In short, it’s a season that confronts the fact that the cultural idea of “New York” is something that once was and perhaps can never be again, where even the tradition of the building doorman is under the threat of AI replacement. It’s not enough that Lester is dead. He has to be succeeded, now, by a robo-Lester, whom resident Howard Morris (Michael Cyril Creighton) has appointed himself caretaker of, only to find that his loneliness has made him extremely susceptible to a tech-based parasocial relationship.
Outside of all that, Only Murders keeps its formula tight, and for the better. The writing is still light and witty. The reference points are still graciously culturally broad, with Lester’s widow (Dianne Wiest) revealed to be a failed opera singer and a dedicated fan of Puccini’s Tosca, while Beanie Feldstein plays an old frenemy of Mabel’s, who’s since become a Sabrina Carpenter-type pop sensation. There are plenty more charming, oddball characters to fill the ten-episode arc, like the gaggle of Sofia’s manchild sons (“Ma, I tried salad!” you hear one of them cry at dinner) and Bash’s own son Algernon, who may or may not be a little Victorian ghost.
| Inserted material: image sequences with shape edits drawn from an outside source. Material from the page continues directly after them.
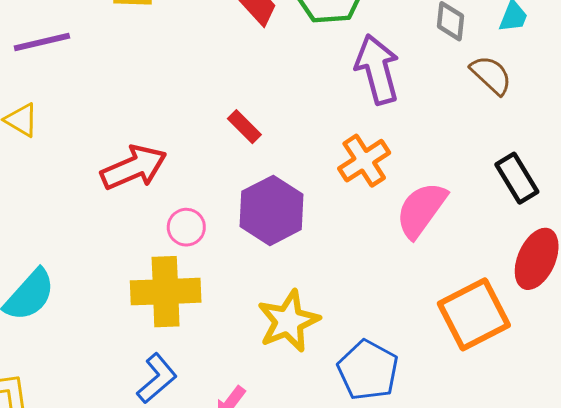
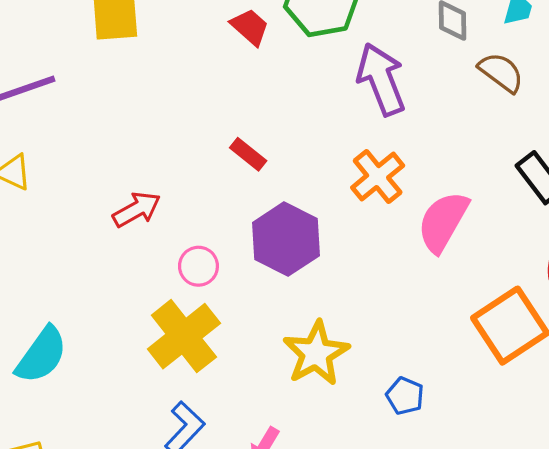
red arrow: (134, 167) -> (137, 209), size x0.7
yellow cross: (166, 292) -> (184, 336), turned -30
blue pentagon: (368, 370) -> (405, 396), size x0.6

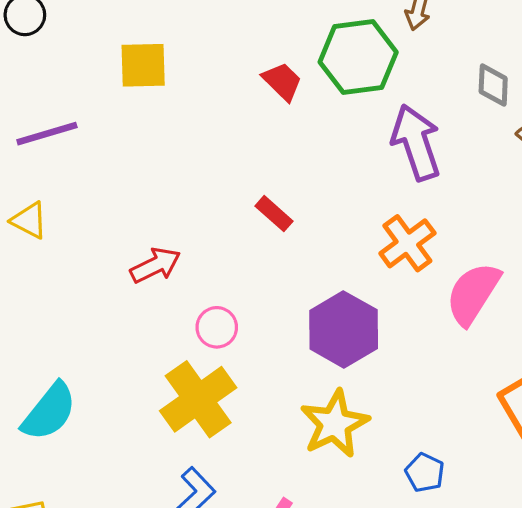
purple hexagon: (286, 239) -> (344, 329), moved

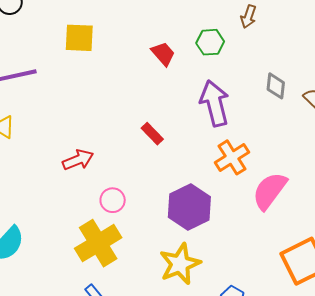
green hexagon: (358, 57) -> (210, 42), size x0.6
gray diamond: (493, 85) -> (276, 86), moved
purple arrow: (416, 142) -> (215, 103), moved

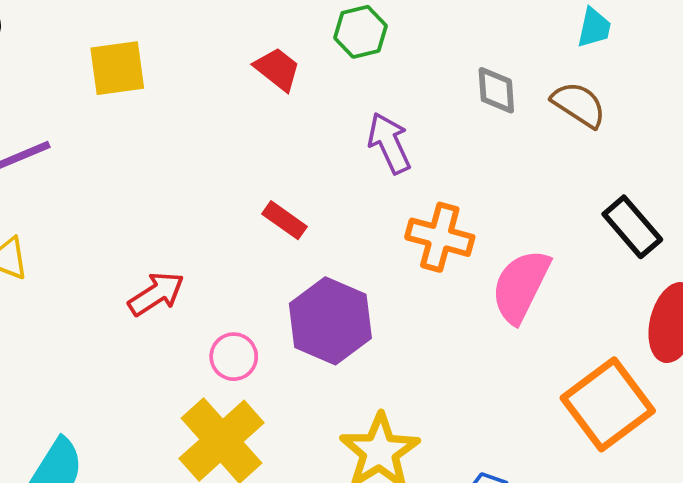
purple arrow: (215, 103) -> (389, 143), size x0.7
orange cross: (232, 157) -> (440, 237), turned -32
purple hexagon: (189, 207) -> (330, 321), moved

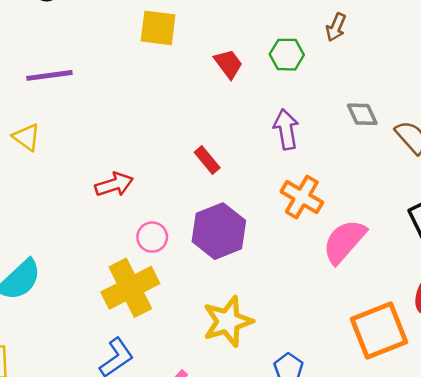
yellow square: (117, 68) -> (158, 28), moved
gray diamond: (496, 90) -> (362, 114), turned -36

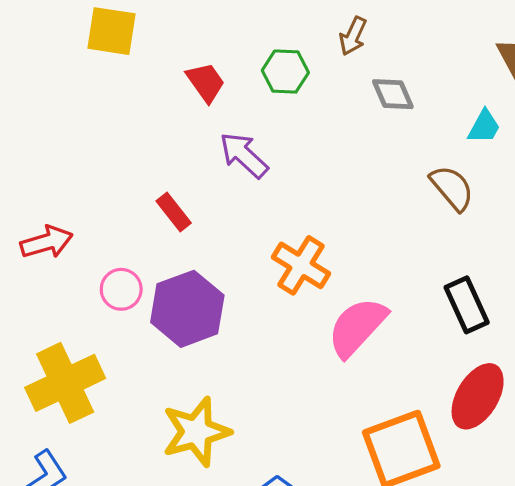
gray diamond: (362, 114) -> (393, 94), moved
purple arrow: (286, 129) -> (244, 155), moved, turned -39
pink circle: (152, 237) -> (121, 289), moved

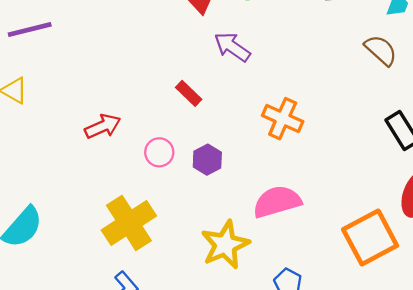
purple hexagon: (187, 309) -> (207, 160), size x0.6
pink semicircle: (357, 327) -> (277, 202), moved, turned 39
Most importantly, the celebrities are all still gluttonously eating up the scenery. Meryl Streep returns for a few episodes, as Oliver’s new wife Loretta, so she can try out some insane accents, while Zellweger and Waltz, both two-time Oscar winners, are having so much fun they’re practically bouncing around those sets. You get the sense that, if Only Murders were to keep steaming on ahead (and the show’s future is currently unclear), anyone and everyone in Hollywood could pop by for a cameo and fit right in. So place your bets for season six now.